** WORK TASK **
Return all lines from the listing below that include the word "sont".

** GIVEN ENTRIES **

^^^^^^^^

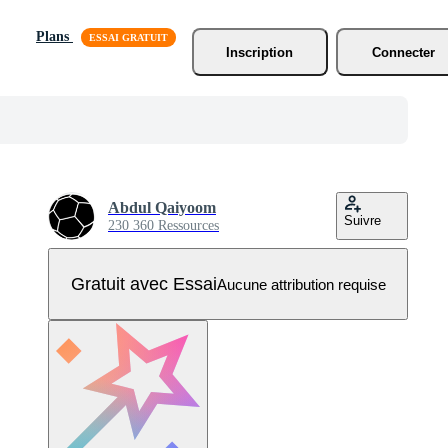
Plans
Inscription
Connecter
Abdul Qaiyoom
Suivre
230 360 Ressources
Gratuit avec Essai
Aucune attribution requise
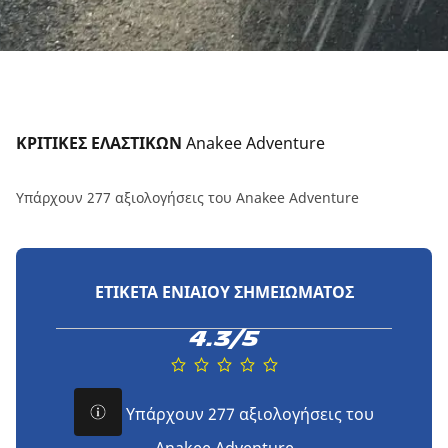
ΚΡΙΤΙΚΕΣ ΕΛΑΣΤΙΚΩΝ 
Anakee Adventure
Υπάρχουν 277 αξιολογήσεις του Anakee Adventure
ΕΤΙΚΈΤΑ ΕΝΙΑΊΟΥ ΣΗΜΕΙΏΜΑΤΟΣ
4.3/5
Υπάρχουν 277 αξιολογήσεις του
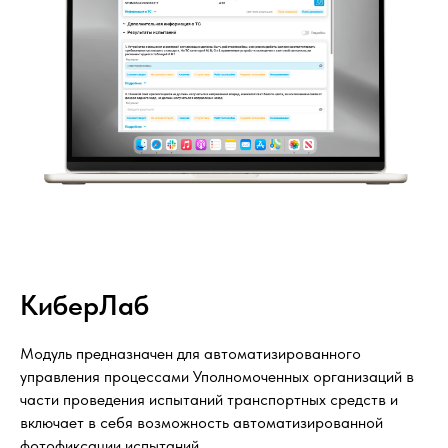
КиберЛаб
Модуль предназначен для автоматизированного
управления процессами Уполномоченных организаций в
части проведения испытаний транспортных средств и
включает в себя возможность автоматизированной
фотофиксации испытаний.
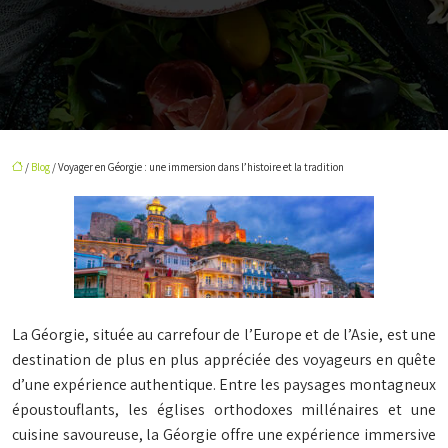
/
Blog
/ Voyager en Géorgie : une immersion dans l’histoire et la tradition
La Géorgie, située au carrefour de l’Europe et de l’Asie, est une
destination de plus en plus appréciée des voyageurs en quête
d’une expérience authentique. Entre les paysages montagneux
époustouflants, les églises orthodoxes millénaires et une
cuisine savoureuse, la Géorgie offre une expérience immersive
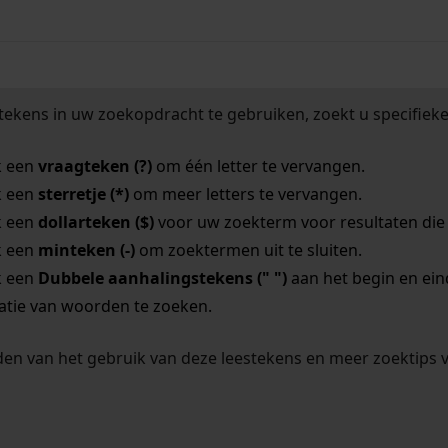
tekens in uw zoekopdracht te gebruiken, zoekt u specifieker
k een
vraagteken (?)
om één letter te vervangen.
k een
sterretje (*)
om meer letters te vervangen.
k een
dollarteken ($)
voor uw zoekterm voor resultaten die o
k een
minteken (-)
om zoektermen uit te sluiten.
k een
Dubbele aanhalingstekens (" ")
aan het begin en ei
tie van woorden te zoeken.
en van het gebruik van deze leestekens en meer zoektips 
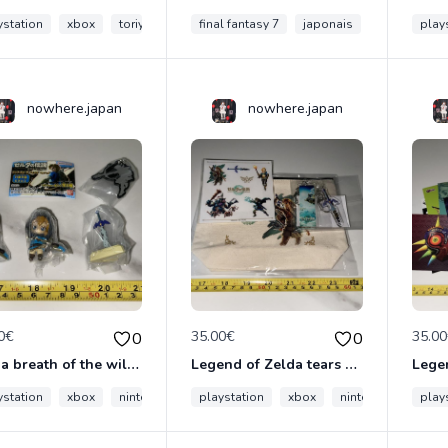
ystation
xbox
toriyama
dbz
final fantasy 7
dragon ball z
japonais
ps1
play
retr
nowhere.japan
nowhere.japan
0€
35.00€
35.0
0
0
Zelda breath of the wild Nintendo switch Japon officiel mascot figurines keychain
Legend of Zelda tears of the kingdom Nintendo switch rakuten collector set Japon
ystation
xbox
nintendo
sega
playstation
mario
xbox
nintendo
sega
play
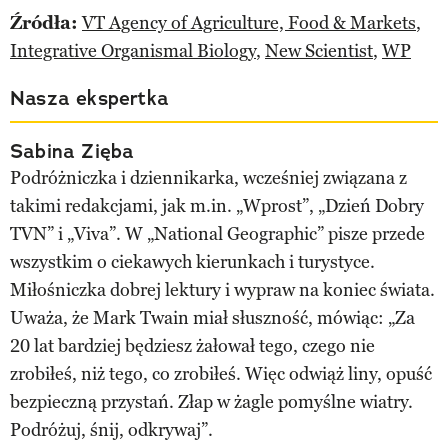
Źródła:
VT Agency of Agriculture, Food & Markets
,
Integrative Organismal Biology
,
New Scientist
,
WP
Nasza ekspertka
Sabina Zięba
Podróżniczka i dziennikarka, wcześniej związana z
takimi redakcjami, jak m.in. „Wprost”, „Dzień Dobry
TVN” i „Viva”. W „National Geographic” pisze przede
wszystkim o ciekawych kierunkach i turystyce.
Miłośniczka dobrej lektury i wypraw na koniec świata.
Uważa, że Mark Twain miał słuszność, mówiąc: „Za
20 lat bardziej będziesz żałował tego, czego nie
zrobiłeś, niż tego, co zrobiłeś. Więc odwiąż liny, opuść
bezpieczną przystań. Złap w żagle pomyślne wiatry.
Podróżuj, śnij, odkrywaj”.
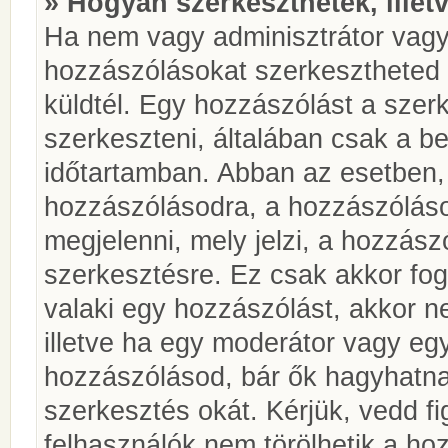
» Hogyan szerkeszthetek, illet
Ha nem vagy adminisztrátor vagy
hozzászólásokat szerkesztheted 
küldtél. Egy hozzászólást a szer
szerkeszteni, általában csak a be
időtartamban. Abban az esetben, 
hozzászólásodra, a hozzászóláso
megjelenni, mely jelzi, a hozzászó
szerkesztésre. Ez csak akkor fog
valaki egy hozzászólást, akkor n
illetve ha egy moderátor vagy egy
hozzászólásod, bár ők hagyhatna
szerkesztés okát. Kérjük, vedd f
felhasználók nem törölhetik a ho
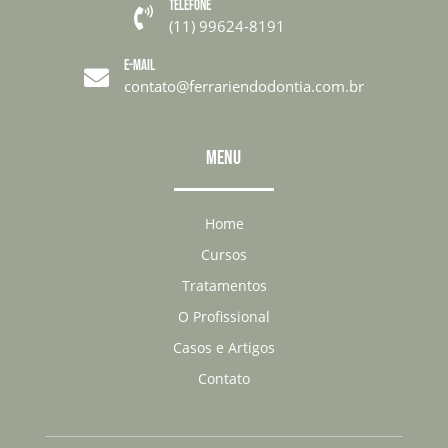
TELEFONE

(11) 99624-8191
E-MAIL

contato@ferrariendodontia.com.br
MENU
Home
Cursos
Tratamentos
O Profissional
Casos e Artigos
Contato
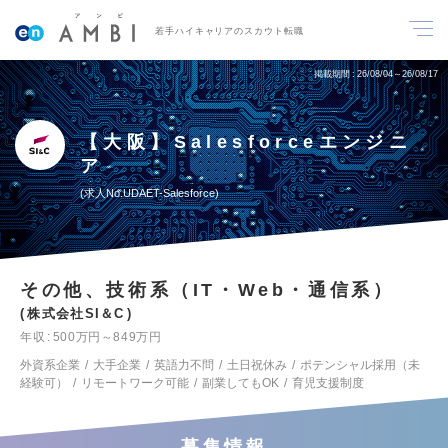
若手ハイキャリアのスカウト転職
掲載期間
26/08/04～26/08/17
【大阪】Salesforceエンジニ
ア
求人No.UDAET-Salesforce
その他、技術系（IT・Web・通信系）
株式会社SI＆C
年収
500万円～849万円
外資系企業
大手企業
英語力不問
土日祝休み
ポテンシャル採用（未
経験可）
リモートワーク可能
副業してもOK
育児支援制度
募集情報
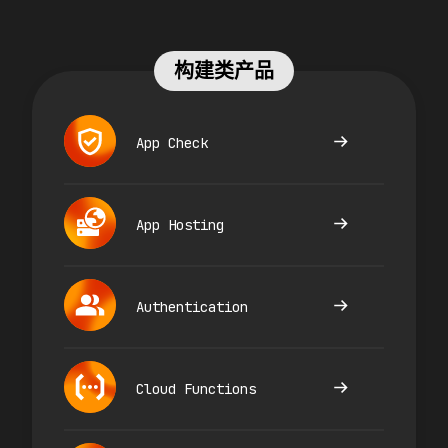
构建类产品
App Check
App Hosting
Authentication
Cloud Functions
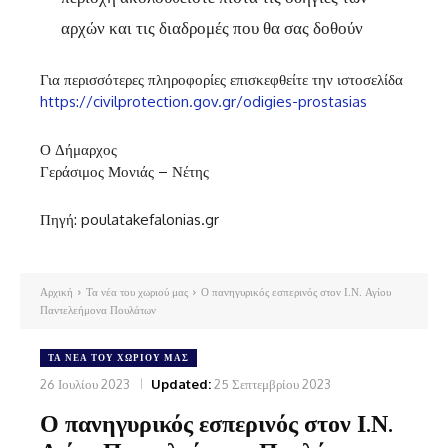
αρχών και τις διαδρομές που θα σας δοθούν
Για περισσότερες πληροφορίες επισκεφθείτε την ιστοσελίδα
https://civilprotection.gov.gr/odigies-prostasias
Ο Δήμαρχος
Γεράσιμος Μονιάς – Νέτης
Πηγή: poulatakefalonias.gr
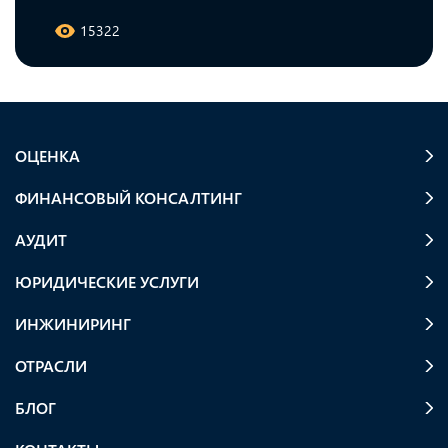
15322
ОЦЕНКА
ФИНАНСОВЫЙ КОНСАЛТИНГ
АУДИТ
ЮРИДИЧЕСКИЕ УСЛУГИ
ИНЖИНИРИНГ
ОТРАСЛИ
БЛОГ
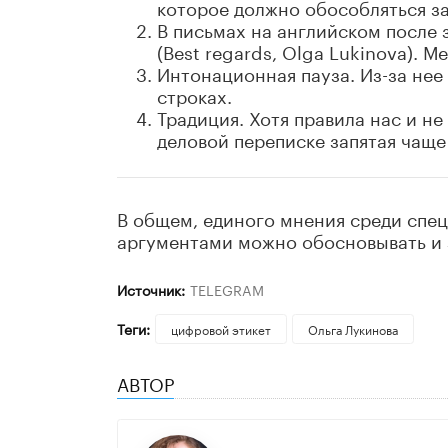
которое должно обособляться з
В письмах на английском после
(Best regards, Olga Lukinova). 
Интонационная пауза. Из-за нее
строках.
Традиция. Хотя правила нас и не
деловой переписке запятая чаще
В общем, единого мнения среди спец
аргументами можно обосновывать и з
Источник:
TELEGRAM
Теги:
цифровой этикет
Ольга Лукинова
АВТОР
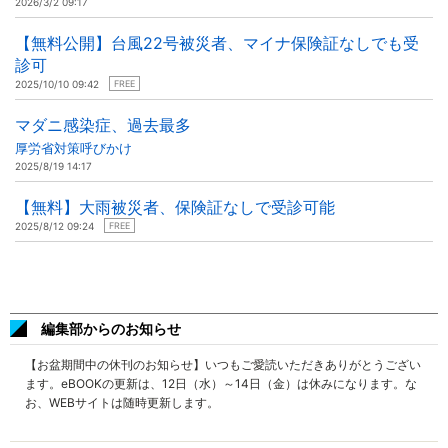
2026/3/2 09:17
【無料公開】台風22号被災者、マイナ保険証なしでも受
診可
2025/10/10 09:42
FREE
マダニ感染症、過去最多
厚労省対策呼びかけ
2025/8/19 14:17
【無料】大雨被災者、保険証なしで受診可能
2025/8/12 09:24
FREE
編集部からのお知らせ
【お盆期間中の休刊のお知らせ】いつもご愛読いただきありがとうござい
ます。eBOOKの更新は、12日（水）～14日（金）は休みになります。な
お、WEBサイトは随時更新します。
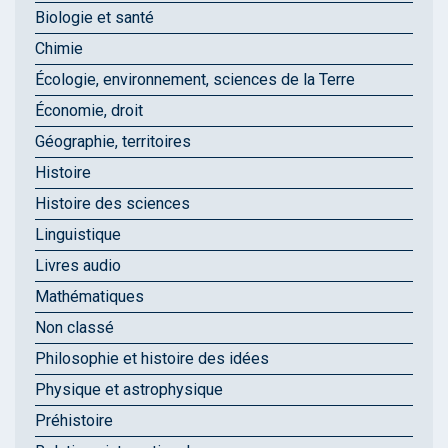
Biologie et santé
Chimie
Écologie, environnement, sciences de la Terre
Économie, droit
Géographie, territoires
Histoire
Histoire des sciences
Linguistique
Livres audio
Mathématiques
Non classé
Philosophie et histoire des idées
Physique et astrophysique
Préhistoire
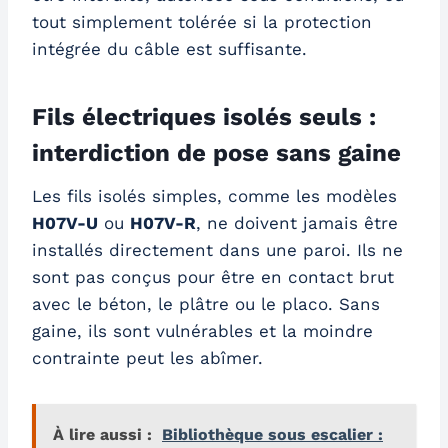
tout simplement tolérée si la protection
intégrée du câble est suffisante.
Fils électriques isolés seuls :
interdiction de pose sans gaine
Les fils isolés simples, comme les modèles
H07V-U
ou
H07V-R
, ne doivent jamais être
installés directement dans une paroi. Ils ne
sont pas conçus pour être en contact brut
avec le béton, le plâtre ou le placo. Sans
gaine, ils sont vulnérables et la moindre
contrainte peut les abîmer.
À lire aussi :
Bibliothèque sous escalier :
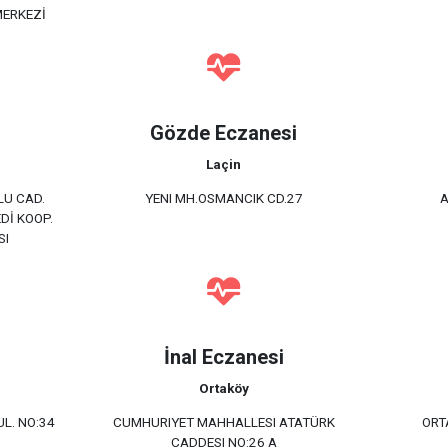
MERKEZİ
Gözde Eczanesi
Laçin
LU CAD.
YENI MH.OSMANCIK CD.27
A
Dİ KOOP.
SI
İnal Eczanesi
Ortaköy
L. NO:34
CUMHURIYET MAHHALLESI ATATÜRK
ORT
CADDESI NO:26 A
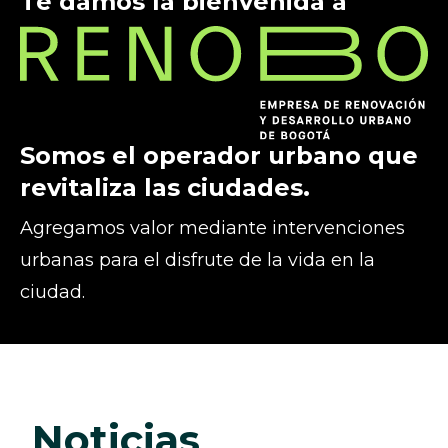
Te damos la bienvenida a
Somos el operador urbano que
revitaliza las ciudades.
Agregamos valor mediante intervenciones
urbanas para el disfrute de la vida en la
ciudad.
noticias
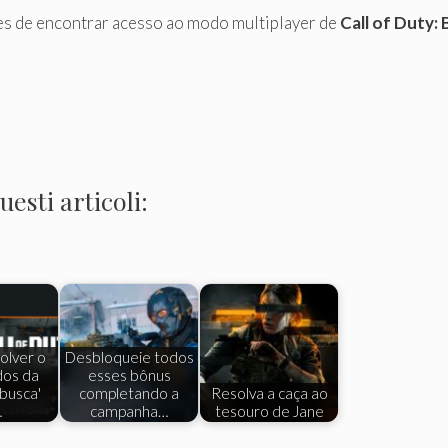
es de encontrar acesso ao modo multiplayer de
Call of Duty: 
esti articoli:
olver o
Desbloqueie todos
dos da
esses bônus
busca'
completando a
Resolva a caça ao
…
campanha…
tesouro de Jane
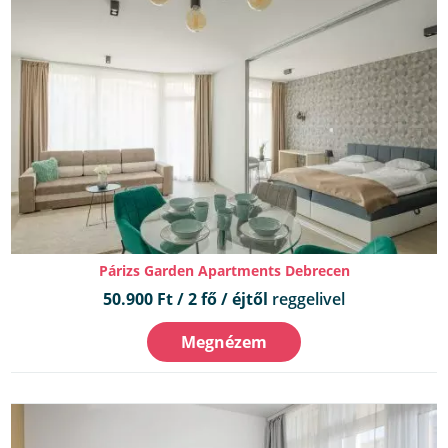
Párizs Garden Apartments Debrecen
50.900 Ft / 2 fő / éjtől
reggelivel
Megnézem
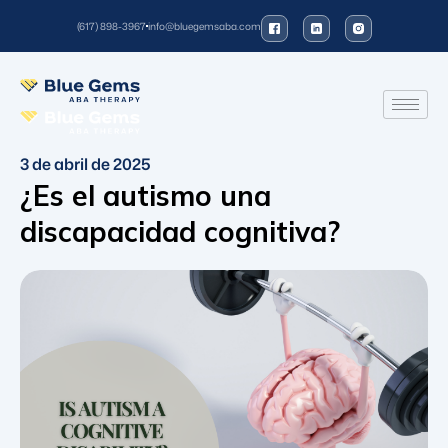
(617) 898-3967
info@bluegemsaba.com
3 de abril de 2025
¿Es el autismo una
discapacidad cognitiva?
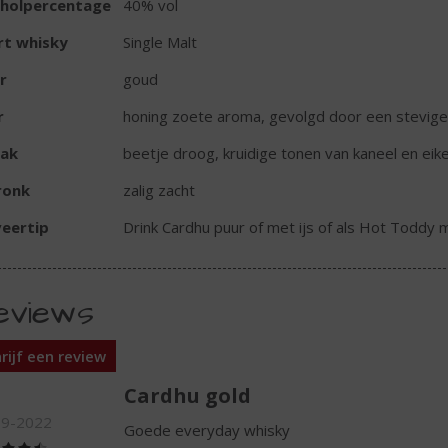
oholpercentage
40% vol
rt whisky
Single Malt
r
goud
r
honing zoete aroma, gevolgd door een stevige
ak
beetje droog, kruidige tonen van kaneel en eik
ronk
zalig zacht
eertip
Drink Cardhu puur of met ijs of als Hot Toddy 
eviews
rijf een review
Cardhu gold
09-2022
Goede everyday whisky
(4,5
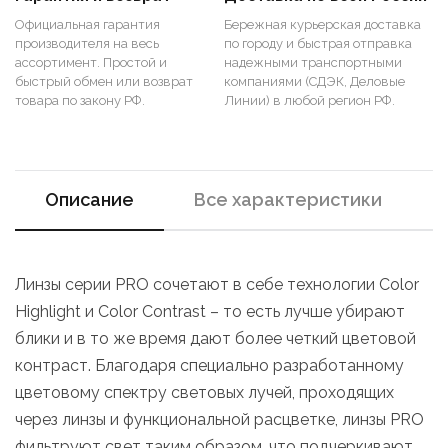
Официальная гарантия
Бережная курьерская доставка
производителя на весь
по городу и быстрая отправка
ассортимент. Простой и
надежными транспортными
быстрый обмен или возврат
компаниями (СДЭК, Деловые
товара по закону РФ.
Линии) в любой регион РФ.
Описание
Все характеристики
Линзы серии PRO сочетают в себе технологии Color
Highlight и Color Contrast – то есть лучше убирают
блики и в то же время дают более четкий цветовой
контраст. Благодаря специально разработанному
цветовому спектру световых лучей, проходящих
через линзы и функциональной расцветке, линзы PRO
фильтруют свет таким образом, что подчеркивают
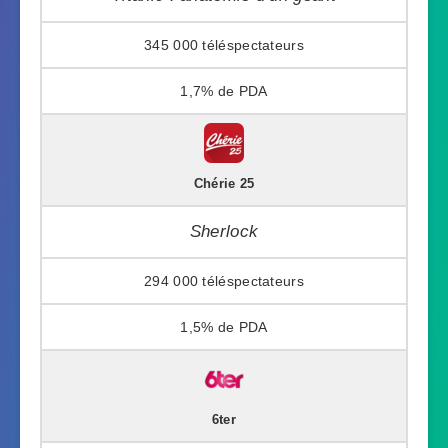
345 000
1,7%
Chérie 25
Sherlock
294 000
1,5%
6ter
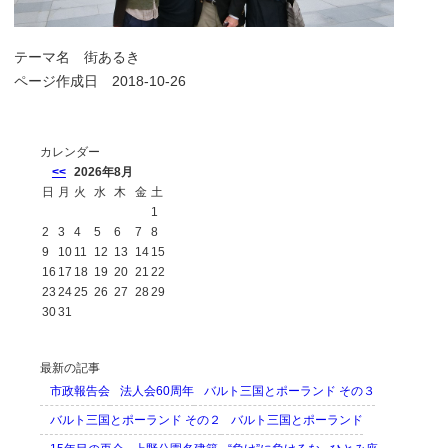
テーマ名
街あるき
ページ作成日 2018-10-26
カレンダー
<<
2026年8月
日
月
火
水
木
金
土
1
2
3
4
5
6
7
8
9
10
11
12
13
14
15
16
17
18
19
20
21
22
23
24
25
26
27
28
29
30
31
最新の記事
市政報告会
法人会60周年
バルト三国とポーランド その３
バルト三国とポーランド その２
バルト三国とポーランド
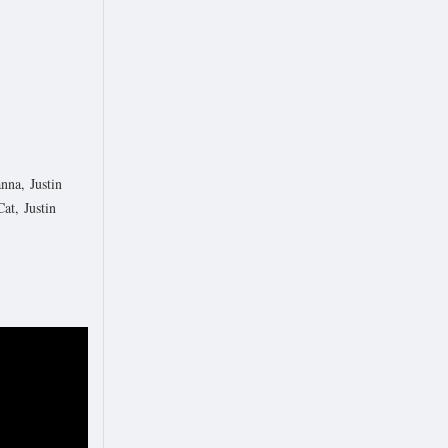
nna, Justin
at, Justin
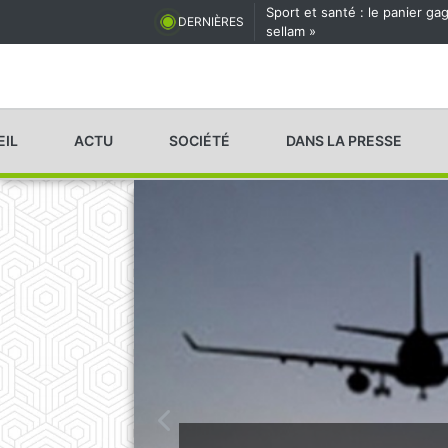
Sport et santé : le panier g
DERNIÈRES
sellam »
EIL
ACTU
SOCIÉTÉ
DANS LA PRESSE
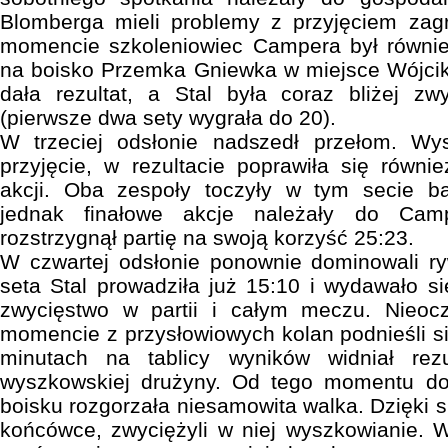
Blomberga mieli problemy z przyjęciem za
momencie szkoleniowiec Campera był równi
na boisko Przemka Gniewka w miejsce Wójcik
dała rezultat, a Stal była coraz bliżej zw
(pierwsze dwa sety wygrała do 20).
W trzeciej odsłonie nadszedł przełom. Wysz
przyjęcie, w rezultacie poprawiła się równi
akcji. Oba zespoły toczyły w tym secie b
jednak finałowe akcje należały do Camp
rozstrzygnął partię na swoją korzyść 25:23.
W czwartej odsłonie ponownie dominowali ry
seta Stal prowadziła już 15:10 i wydawało s
zwycięstwo w partii i całym meczu. Nieoc
momencie z przysłowiowych kolan podnieśli si
minutach na tablicy wyników widniał rez
wyszkowskiej drużyny. Od tego momentu do o
boisku rozgorzała niesamowita walka. Dzięki 
końcówce, zwyciężyli w niej wyszkowianie. 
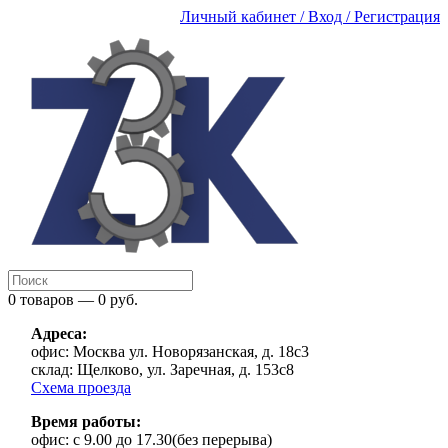
Личный кабинет / Вход / Регистрация
0 товаров — 0 руб.
Адреса:
офис:
Москва ул. Новорязанская, д. 18с3
склад:
Щелково, ул. Заречная, д. 153с8
Схема проезда
Время работы:
офис:
с 9.00 до 17.30(без перерыва)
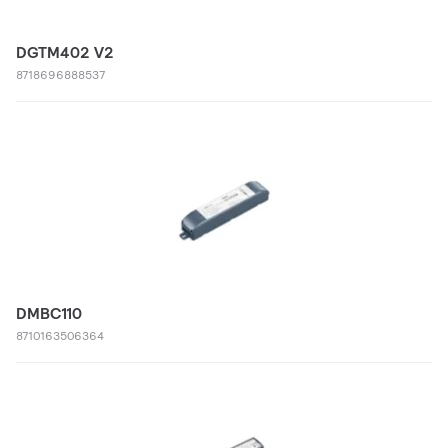
DGTM402 V2
8718696888537
DMBC110
8710163506364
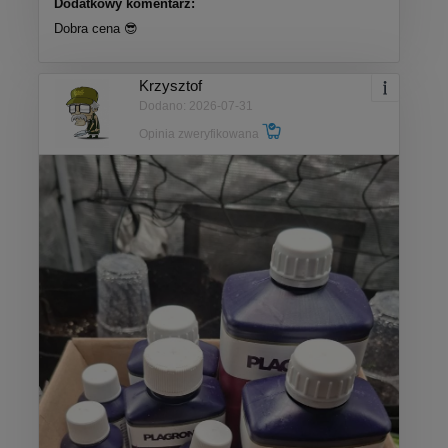
Dodatkowy komentarz:
Dobra cena 😎
Krzysztof
Dodano: 2026-07-31
Opinia zweryfikowana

^^^^^^^^

** YOUR RESPONSE **
sont pas conçus pour être en contact brut
gaine, ils sont vulnérables et la moindre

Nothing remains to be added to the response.